Today, dwarf planet Ceres became the first such planet to have company over. The visitor is NASA’s Dawn spacecraft, which reached its final destination — an orbit around this 590-mile-wide ball of ice and rock — after more than seven years in space.
And now that Dawn is finally all up on this space rock, astronomers can take sharp snapshots of its surface and learn about what makes Ceres Ceres, which they’ll do for the next 16 months. In the process, they will investigate why some planet-like objects didn’t quite grow into planets (sorry, Pluto — we’re looking at you), what the solar system was like billions of years ago, and what that tells us about Earth today.
A New Day for Dawn
NASA launched Dawn in 2007, way back when Steve Jobs first announced this crazy thing called an iPhone. It traveled for four years to arrive at Vesta, a giant asteroid, where it spun around the surface for 14 months. Then, in 2012, Dawn’s ion drive (for real) propelled it out of orbit and back on its journey.It began its approach to Ceres in December, beaming back HD images of the dwarf planet starting in late January.

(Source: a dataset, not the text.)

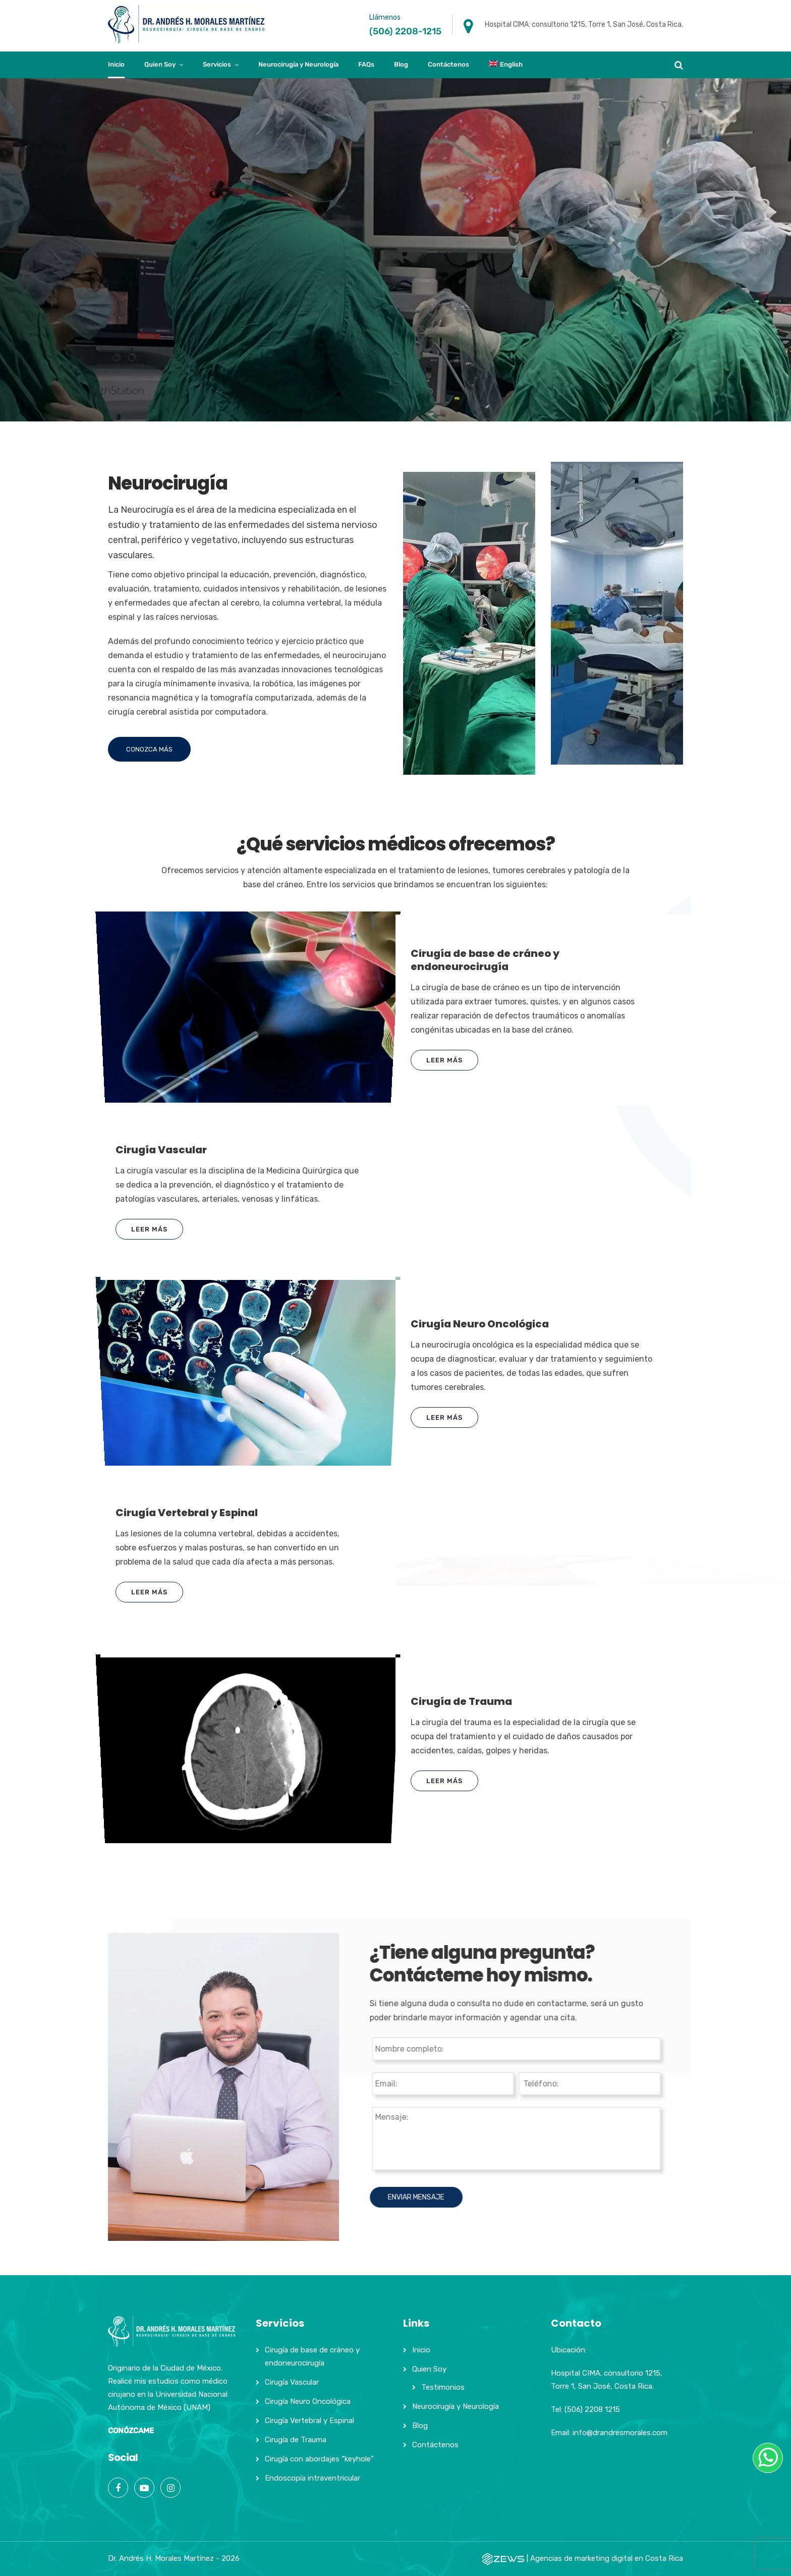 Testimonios (443, 2387)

Today, it becomes not just the first spacecraft to visit a dwarf planet but also the first spacecraft to orbit two different non-earthly objects. Guinness Book: Are you listening?
Origin Story
Sicilian astronomer Giuseppe Piazzi first saw Ceres in 1801. He called it a planet. But soon, other observers began to see more stuff like Ceres in the same region of space. That area became known as the asteroid belt, and Ceres became an asteroid. But Ceres is huge. If you spread its surface over the United States, it would cover more than one-third of the continental land.So in 2006, at the same time that Pluto got demoted, Ceres received a promotion: both “bodies” (as astronomers call them) are now officially dwarf planets. They have enough gravity to pull themselves into spheres, but they haven’t swept up or kicked out all the debris in their orbits.